**WORK TASK**
Repeat exactly the lines of the material below that run from the "изменениях и порядке" line to the "Standort Teide: Ein Naturwunder auf" line, including both, and do not carry over any pictures.

————

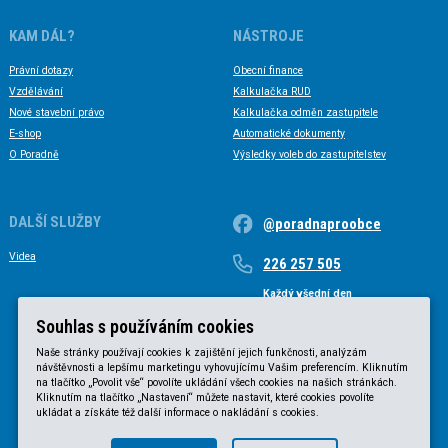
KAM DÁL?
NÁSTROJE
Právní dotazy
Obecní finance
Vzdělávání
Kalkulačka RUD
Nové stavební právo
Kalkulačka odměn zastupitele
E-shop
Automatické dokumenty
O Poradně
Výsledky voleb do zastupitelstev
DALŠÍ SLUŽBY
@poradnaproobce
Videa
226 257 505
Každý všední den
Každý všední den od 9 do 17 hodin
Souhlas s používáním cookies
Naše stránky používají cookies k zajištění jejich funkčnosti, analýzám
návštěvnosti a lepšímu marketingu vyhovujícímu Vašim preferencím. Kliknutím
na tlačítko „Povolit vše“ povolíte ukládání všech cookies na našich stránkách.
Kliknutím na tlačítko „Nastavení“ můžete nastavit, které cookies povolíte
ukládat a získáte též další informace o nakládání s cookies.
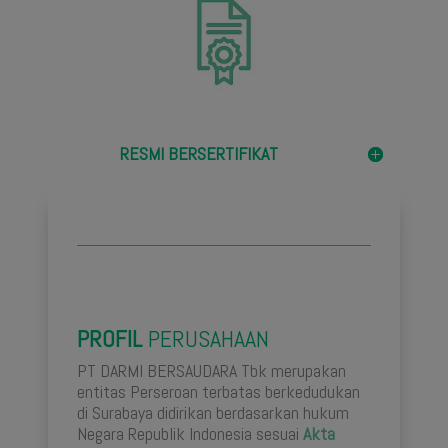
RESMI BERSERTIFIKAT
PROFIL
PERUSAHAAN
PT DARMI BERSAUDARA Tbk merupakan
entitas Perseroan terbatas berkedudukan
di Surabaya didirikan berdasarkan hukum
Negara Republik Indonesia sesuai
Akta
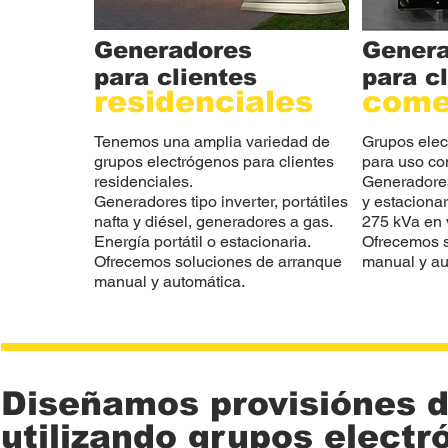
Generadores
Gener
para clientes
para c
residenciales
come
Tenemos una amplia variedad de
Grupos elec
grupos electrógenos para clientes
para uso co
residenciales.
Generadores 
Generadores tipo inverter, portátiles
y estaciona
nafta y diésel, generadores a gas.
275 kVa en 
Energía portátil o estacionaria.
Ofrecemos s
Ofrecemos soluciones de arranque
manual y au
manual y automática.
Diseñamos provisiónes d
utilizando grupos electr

————

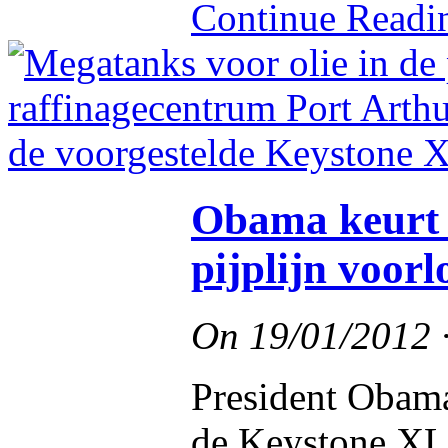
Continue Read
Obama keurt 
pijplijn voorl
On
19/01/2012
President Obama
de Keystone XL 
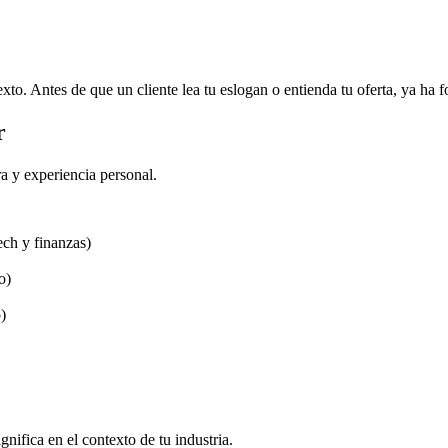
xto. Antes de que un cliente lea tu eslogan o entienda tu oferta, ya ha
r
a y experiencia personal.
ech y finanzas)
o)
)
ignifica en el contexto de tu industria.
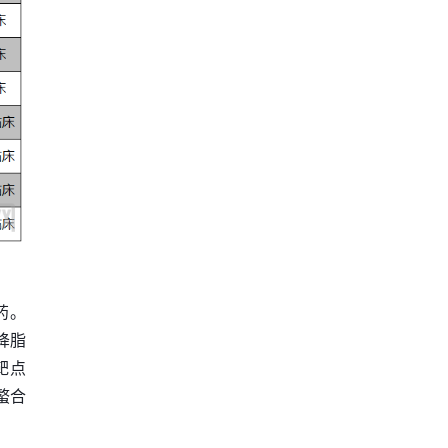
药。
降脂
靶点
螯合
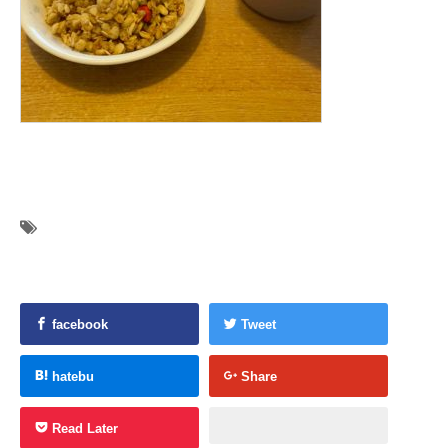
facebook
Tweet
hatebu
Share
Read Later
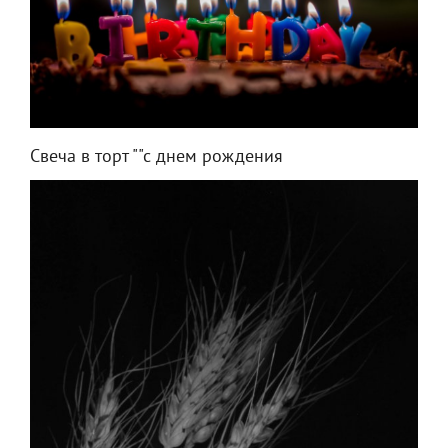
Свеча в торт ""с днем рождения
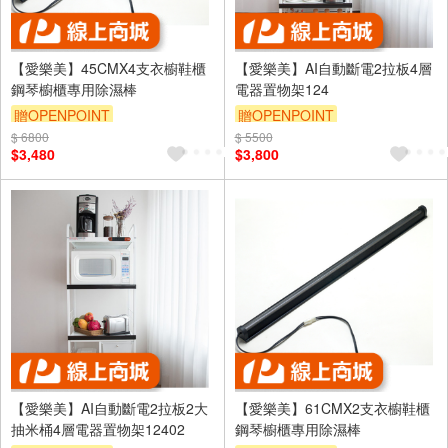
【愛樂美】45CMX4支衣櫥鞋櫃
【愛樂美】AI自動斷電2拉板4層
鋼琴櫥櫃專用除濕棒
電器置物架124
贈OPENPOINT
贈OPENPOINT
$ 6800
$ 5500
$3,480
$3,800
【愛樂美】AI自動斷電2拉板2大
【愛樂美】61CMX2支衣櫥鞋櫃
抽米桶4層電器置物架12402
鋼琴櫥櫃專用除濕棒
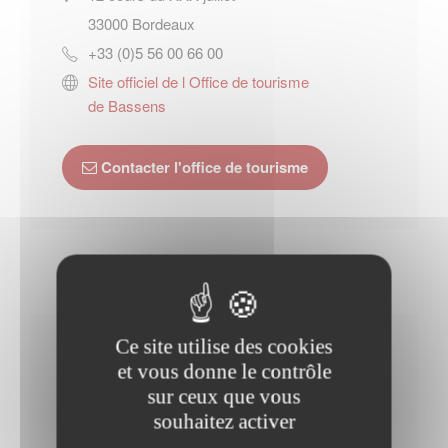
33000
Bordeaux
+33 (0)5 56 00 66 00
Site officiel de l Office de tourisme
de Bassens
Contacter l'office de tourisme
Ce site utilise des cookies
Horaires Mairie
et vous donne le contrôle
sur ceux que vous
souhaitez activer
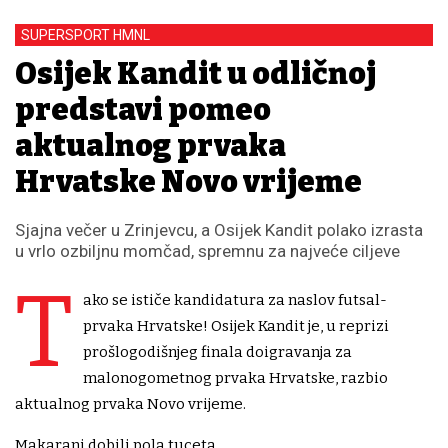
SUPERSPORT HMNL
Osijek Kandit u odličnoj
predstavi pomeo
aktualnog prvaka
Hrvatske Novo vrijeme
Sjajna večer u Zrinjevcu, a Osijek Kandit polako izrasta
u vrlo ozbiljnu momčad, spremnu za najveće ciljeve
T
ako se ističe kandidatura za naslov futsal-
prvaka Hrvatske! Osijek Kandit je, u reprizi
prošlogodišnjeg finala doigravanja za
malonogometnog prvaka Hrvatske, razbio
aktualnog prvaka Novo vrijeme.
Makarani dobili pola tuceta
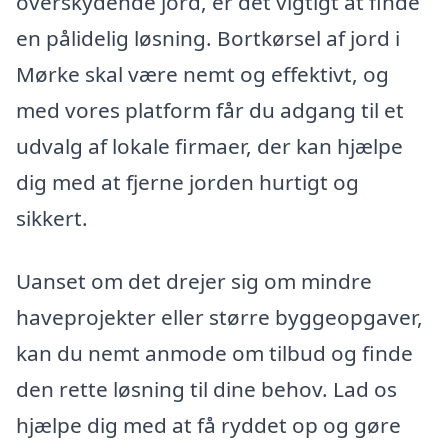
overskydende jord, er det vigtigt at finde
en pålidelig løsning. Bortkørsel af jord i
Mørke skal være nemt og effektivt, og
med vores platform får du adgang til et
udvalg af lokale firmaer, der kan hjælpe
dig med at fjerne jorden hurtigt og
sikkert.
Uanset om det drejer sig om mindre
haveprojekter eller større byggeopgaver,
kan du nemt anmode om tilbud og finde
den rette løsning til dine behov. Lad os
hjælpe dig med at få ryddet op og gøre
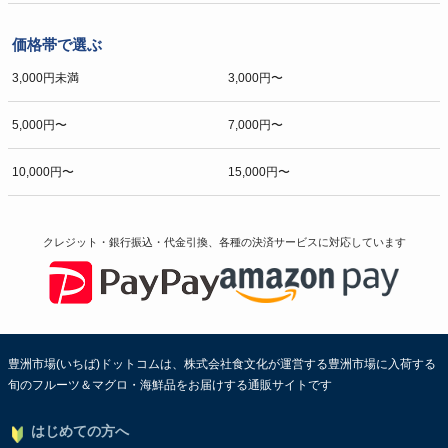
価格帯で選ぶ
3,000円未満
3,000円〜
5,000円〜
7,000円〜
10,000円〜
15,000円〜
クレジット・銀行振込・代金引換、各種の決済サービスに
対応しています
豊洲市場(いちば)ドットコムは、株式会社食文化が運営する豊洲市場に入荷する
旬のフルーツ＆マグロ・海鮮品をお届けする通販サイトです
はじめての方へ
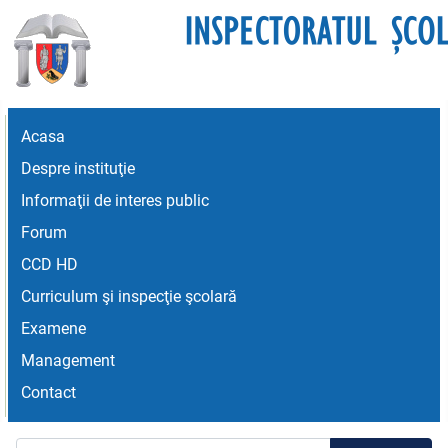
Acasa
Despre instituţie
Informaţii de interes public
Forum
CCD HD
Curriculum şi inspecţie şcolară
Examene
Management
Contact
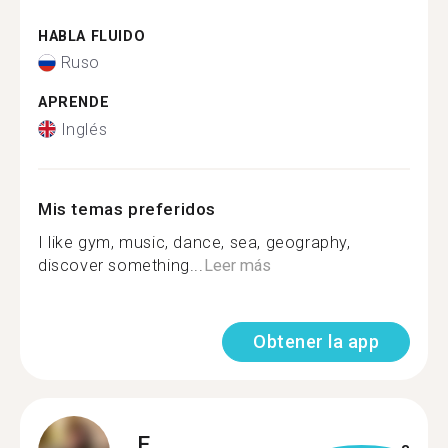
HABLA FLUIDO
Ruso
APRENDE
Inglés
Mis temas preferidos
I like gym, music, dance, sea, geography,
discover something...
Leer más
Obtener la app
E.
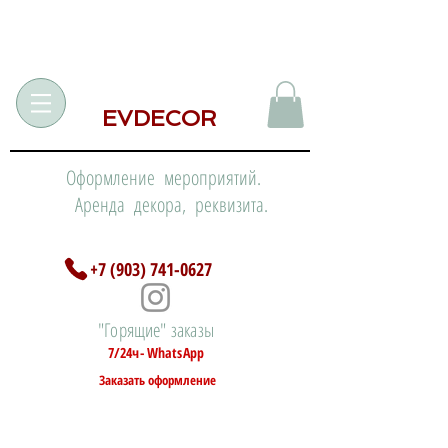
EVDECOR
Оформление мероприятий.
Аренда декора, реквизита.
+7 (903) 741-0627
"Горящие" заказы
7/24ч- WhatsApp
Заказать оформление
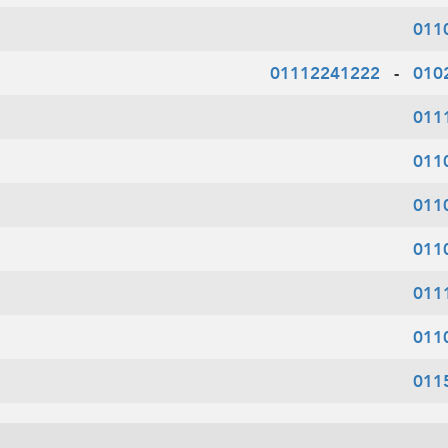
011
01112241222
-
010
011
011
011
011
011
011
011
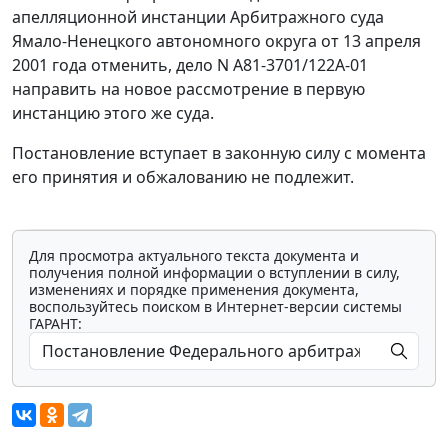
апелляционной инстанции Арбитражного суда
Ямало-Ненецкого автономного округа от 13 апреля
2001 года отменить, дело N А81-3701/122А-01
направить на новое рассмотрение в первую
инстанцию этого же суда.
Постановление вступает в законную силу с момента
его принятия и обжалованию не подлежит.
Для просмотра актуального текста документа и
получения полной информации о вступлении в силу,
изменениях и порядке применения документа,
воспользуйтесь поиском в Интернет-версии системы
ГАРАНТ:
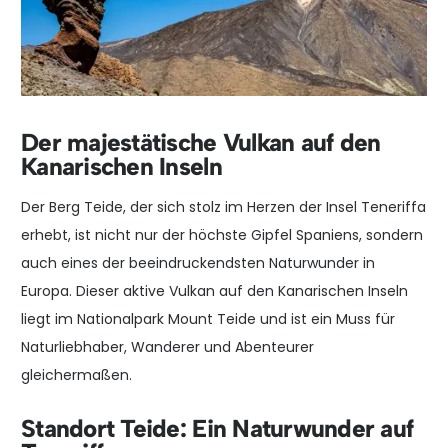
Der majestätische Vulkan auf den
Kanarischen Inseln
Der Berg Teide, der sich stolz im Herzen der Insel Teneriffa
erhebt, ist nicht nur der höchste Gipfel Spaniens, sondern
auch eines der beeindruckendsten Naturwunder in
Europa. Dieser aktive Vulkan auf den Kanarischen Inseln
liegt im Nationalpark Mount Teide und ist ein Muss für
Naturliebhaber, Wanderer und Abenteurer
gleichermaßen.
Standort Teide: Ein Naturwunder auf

————

**WORKED SOLUTION**
изменениях и порядке применения документа,
воспользуйтесь поиском в Интернет-версии системы
ГАРАНТ:
Der majestätische Vulkan auf den
Kanarischen Inseln
Der Berg Teide, der sich stolz im Herzen der Insel Teneriffa
erhebt, ist nicht nur der höchste Gipfel Spaniens, sondern
auch eines der beeindruckendsten Naturwunder in
Europa. Dieser aktive Vulkan auf den Kanarischen Inseln
liegt im Nationalpark Mount Teide und ist ein Muss für
Naturliebhaber, Wanderer und Abenteurer
gleichermaßen.
Standort Teide: Ein Naturwunder auf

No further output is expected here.